Alumbrándonos con antorchas recorrimos el túnel secreto; salimos por la noche a una torrentera que nos ocultaba, que nos permitió alejarnos sin ser descubiertos. Más allá, al amparo de un bosquecillo, nos aguardaban con caballos. Cenryc me ayudó a montar, reverente y silencioso. Cabalgamos raudos, seguidos por los escuderos.

Gran alborozo levantó en el campamento nuestra llegada. Entonces supe que los correos circularon con el castillo sirviéndose del túnel secreto. Y aunque rogaron por volver, el rey no consintió. Me dieron la bienvenida y se condolieron de nuestras noticias. El dolor de lo inevitable nos agobiaba.

El tane Harold, que permaneciera al mando de la mesnada, acudió a despedirse: «Quedaos conmigo.
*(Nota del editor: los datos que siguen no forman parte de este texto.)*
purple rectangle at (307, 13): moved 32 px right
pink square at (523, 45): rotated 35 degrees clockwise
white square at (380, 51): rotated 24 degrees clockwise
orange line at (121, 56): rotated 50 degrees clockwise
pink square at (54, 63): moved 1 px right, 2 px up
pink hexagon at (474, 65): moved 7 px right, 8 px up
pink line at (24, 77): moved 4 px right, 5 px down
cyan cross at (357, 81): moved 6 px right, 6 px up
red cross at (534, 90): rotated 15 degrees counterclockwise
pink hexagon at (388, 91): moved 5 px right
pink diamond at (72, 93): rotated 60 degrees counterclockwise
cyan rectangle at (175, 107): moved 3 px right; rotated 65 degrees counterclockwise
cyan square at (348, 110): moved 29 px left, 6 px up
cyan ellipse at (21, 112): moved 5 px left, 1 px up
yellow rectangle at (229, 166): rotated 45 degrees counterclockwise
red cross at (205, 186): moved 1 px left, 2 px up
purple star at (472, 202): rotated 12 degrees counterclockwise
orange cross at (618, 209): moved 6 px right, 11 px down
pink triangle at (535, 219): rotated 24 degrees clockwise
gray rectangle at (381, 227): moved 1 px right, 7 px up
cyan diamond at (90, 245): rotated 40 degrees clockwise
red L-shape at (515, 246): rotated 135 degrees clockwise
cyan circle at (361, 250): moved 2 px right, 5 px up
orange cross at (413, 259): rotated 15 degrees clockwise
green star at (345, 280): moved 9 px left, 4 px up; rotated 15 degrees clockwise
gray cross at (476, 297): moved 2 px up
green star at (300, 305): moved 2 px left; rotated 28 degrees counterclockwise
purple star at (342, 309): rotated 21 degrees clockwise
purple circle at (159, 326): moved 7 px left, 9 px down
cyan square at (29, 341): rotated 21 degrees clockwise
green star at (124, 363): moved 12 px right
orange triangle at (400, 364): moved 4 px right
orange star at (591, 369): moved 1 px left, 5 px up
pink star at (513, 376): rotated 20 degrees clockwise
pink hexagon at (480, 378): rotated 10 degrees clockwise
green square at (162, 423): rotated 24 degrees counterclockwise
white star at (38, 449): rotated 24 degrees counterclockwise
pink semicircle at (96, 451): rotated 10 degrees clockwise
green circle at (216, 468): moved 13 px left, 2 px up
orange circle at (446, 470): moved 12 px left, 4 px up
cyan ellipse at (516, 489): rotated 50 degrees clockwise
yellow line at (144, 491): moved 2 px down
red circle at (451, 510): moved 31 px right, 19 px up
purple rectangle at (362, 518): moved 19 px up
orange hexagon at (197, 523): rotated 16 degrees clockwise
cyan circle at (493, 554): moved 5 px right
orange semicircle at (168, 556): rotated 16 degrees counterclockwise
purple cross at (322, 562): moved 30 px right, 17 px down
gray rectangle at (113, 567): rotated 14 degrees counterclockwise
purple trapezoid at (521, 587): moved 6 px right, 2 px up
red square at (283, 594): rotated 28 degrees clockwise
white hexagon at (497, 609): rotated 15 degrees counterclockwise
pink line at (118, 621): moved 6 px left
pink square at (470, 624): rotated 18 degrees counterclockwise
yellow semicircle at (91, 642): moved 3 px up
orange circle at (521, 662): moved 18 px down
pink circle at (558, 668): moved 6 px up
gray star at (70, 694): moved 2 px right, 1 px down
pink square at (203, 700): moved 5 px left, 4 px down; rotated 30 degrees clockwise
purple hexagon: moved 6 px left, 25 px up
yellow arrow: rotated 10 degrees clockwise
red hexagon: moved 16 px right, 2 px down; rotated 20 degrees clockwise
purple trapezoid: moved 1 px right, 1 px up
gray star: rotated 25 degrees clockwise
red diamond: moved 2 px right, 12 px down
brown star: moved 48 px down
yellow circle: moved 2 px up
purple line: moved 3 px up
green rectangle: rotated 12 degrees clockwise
Estoy seguro de que el rey, mi padre, así lo desea». «No me insistáis, príncipe. El juramento me exige estar junto a mi señor. Regreso al castillo, a morir.»

No hallé respuesta. Momentos supremos en que no se utilizan palabras. Resuelto y sereno nos abrazó a todos y cabalgó en la oscuridad. Miré a Cenryc, quien me explicó: «Es su deber, príncipe: es más doloroso vivir deshonrado que morir gloriosamente».

Sentía inmensa pena en el corazón. Agradecía a la reina que no hubiera llorado al despedirme. Sus sentimientos de madre quedaron ocultos. Aparentemente la razón de Estado imperaba sobre todo. La recordaré con inmenso cariño. Supo vencerse a sí misma, Dios sabe con cuánta angustia, dejándome el ejemplo de su temple ante la adversidad. Acudieron a mi mente todos los recuerdos que me ligaban a mis padres, mientras se acrecía el resplandor que en la lejanía horadaba la noche, triste anuncio del incendio que devoraba el castillo. Evocaba a mi padre valientemente luchando contra aquel demonio llamado Thumber. Me consolaba hallarme rodeado de mis cinco tanes, tan cercanos que percibía el contacto de sus personas, como si me protegieran contra las espadas enemigas, ya que no podían salvaguardar a mi padre. Sentía la impresión de que relevando los muros de piedra que se derrumbaban allá en la lejanía, acometido por los piratas, levantaban un castillo humano a mi alrededor con sus cuerpos amigos, fieles compañeros y servidores. Me daba cuenta de que tenía junto a mí sus cuerpos, mas sus espíritus ardían entre las llamas, al otro lado del horizonte. ¡Cuán inmenso les resultaba el sacrificio que se les había exigido!

Pasados los días, cuando hallamos a los pocos supervivientes que escaparon con vida, tras pelear bravamente, supe que mi padre luchó contra Thumber por horas, con fiereza sin par. Hasta que desangrado por las mil heridas le abandonó la fuerza y cayó. Le separó la cabeza del tronco con un solo golpe. Luego, en los aposentos, mató a la reina y a sus damas.

El saqueo devastó las estancias que no fueron pasto del fuego. El botín, distribuido entre la tropa. No pareció retener nada para sí. Se le notaba ahíto, después de un esfuerzo en que vació toda su fortaleza, rodeado de muertos, de fuego, de ruinas, de nada, de todo.

¿Qué ideas cruzarían su mente aquella jornada? Trataba de analizarlo obsesivamente. Me preguntaba si, debajo de las pieles con que se cubría, existiría realmente un hombre.